‘Magical Girl’ y cuánto valoramos el cine español

Leía hace unos días en un tuit que Magical Girl, seguramente una de las mejores películas que vi el año pasado y una de las mejores que ha dado el cine español últimamente, había conseguido recaudar en menos de un mes en Francia lo que en España no había ingresado en todo su paso por los cines.

Concretamente, leo ahora en Cinemanía, la cinta de Carlos Vermut reunió en salas patrias algo más de medio centenar de miles de espectadores. Poco más de 250.000 euros se dejaron.
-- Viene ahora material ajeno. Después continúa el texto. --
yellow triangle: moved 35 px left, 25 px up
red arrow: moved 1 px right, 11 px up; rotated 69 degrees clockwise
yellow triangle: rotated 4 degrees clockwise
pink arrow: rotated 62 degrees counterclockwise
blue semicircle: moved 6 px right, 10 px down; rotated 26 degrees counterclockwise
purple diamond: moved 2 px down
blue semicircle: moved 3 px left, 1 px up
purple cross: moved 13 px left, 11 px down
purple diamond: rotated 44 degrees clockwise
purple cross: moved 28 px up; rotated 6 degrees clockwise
El tiempo que aguantó desde el estreno hasta que los carteles fueron descolgados es, eso sí, un dato que desconozco.

En Francia, puede leerse en Fotogramas, ha conseguido en menos de un mes alcanzar una recaudación estimada en alrededor de 300.000 euros y una cifras de asistencia similares a las españolas en toda la temporada. Como guinda al pastel, el largometraje que se estrenó en 45 salas cuenta, desde hace dos fines de semana, con 55. Allí, por cierto, la han llamado La niña de fuego, como la canción de Manolo Caracol que forma parte de la banda sonora.

Con todos estos datos, y habiendo comprobado la calidad del filme, a uno le vienen varias preguntas a la cabeza. ¿Valoramos demasiado poco nuestro cine? ¿Es que acaso los franceses tienen mucho mejor gusto (lo de más cultura cinematográfica lo doy cuasi por descontado) que nosotros? ¿Quieren más a nuestros directores allí? ¿O, sencillamente, esta película tan especial encajaba más con un público como el francés que suele coquetear más frecuentemente lejos de convencionalismos?

Respuestas a estas preguntas no tengo —o sí, pero probablemente sean fruto de algunos prejuicios—, pero ganas de volver a ver una película que cuenta tanto mostrando lo justo, que engaña descaradamente hasta el momento adecuado y abre heridas con tan poca sensibilidad que parece que no lo haga, ganas de volver a ver una película como Magical Girl sí, muchas.